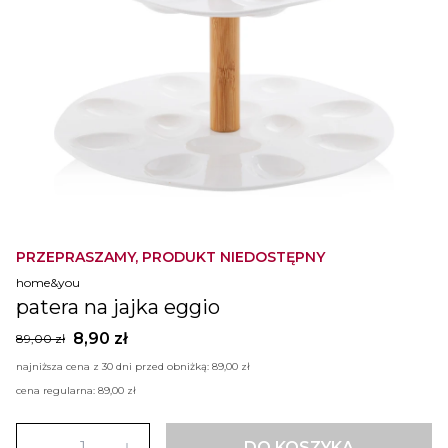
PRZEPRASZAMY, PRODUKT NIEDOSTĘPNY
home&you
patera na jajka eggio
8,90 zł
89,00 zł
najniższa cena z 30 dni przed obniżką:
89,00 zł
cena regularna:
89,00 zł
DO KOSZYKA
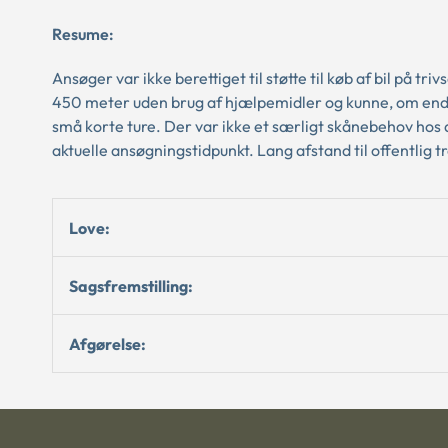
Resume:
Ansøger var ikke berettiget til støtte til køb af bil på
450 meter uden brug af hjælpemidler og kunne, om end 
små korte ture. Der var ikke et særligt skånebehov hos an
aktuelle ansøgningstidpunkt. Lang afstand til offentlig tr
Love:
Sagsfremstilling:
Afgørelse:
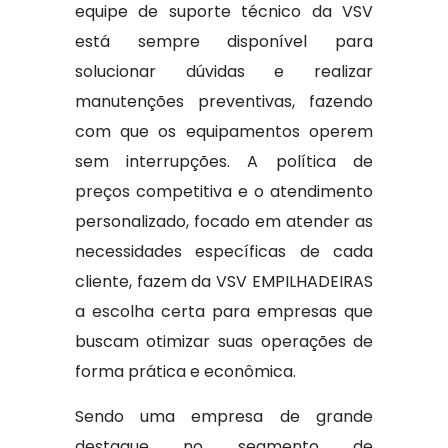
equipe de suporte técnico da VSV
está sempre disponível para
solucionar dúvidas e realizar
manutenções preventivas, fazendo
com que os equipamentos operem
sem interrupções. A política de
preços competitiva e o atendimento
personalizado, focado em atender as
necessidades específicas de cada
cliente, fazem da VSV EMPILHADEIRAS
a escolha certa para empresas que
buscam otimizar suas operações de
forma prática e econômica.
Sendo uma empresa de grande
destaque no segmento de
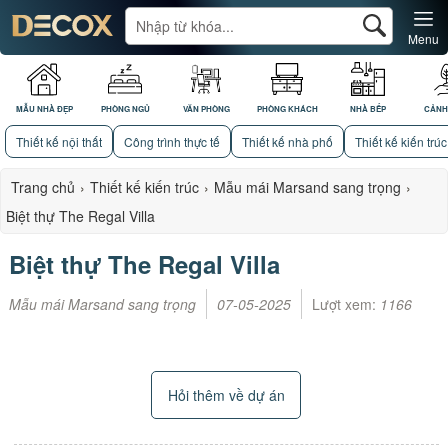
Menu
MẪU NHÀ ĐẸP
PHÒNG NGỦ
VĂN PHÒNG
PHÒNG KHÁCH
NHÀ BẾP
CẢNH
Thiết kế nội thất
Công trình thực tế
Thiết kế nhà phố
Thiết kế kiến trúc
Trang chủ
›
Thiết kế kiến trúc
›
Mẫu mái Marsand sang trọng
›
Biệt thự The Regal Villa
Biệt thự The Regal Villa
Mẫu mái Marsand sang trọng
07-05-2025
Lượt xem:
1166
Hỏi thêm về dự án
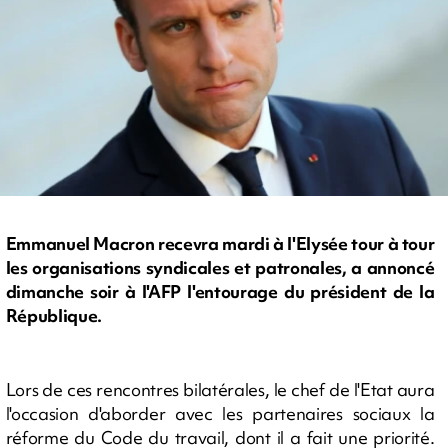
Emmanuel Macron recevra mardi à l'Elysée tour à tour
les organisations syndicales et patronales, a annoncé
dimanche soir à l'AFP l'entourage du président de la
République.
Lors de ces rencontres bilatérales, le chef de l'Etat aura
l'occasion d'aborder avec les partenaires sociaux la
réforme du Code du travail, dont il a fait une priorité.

+===+

Count up the lines in the listing that hold the word "Thiết", and give that number only.

**Your response**
4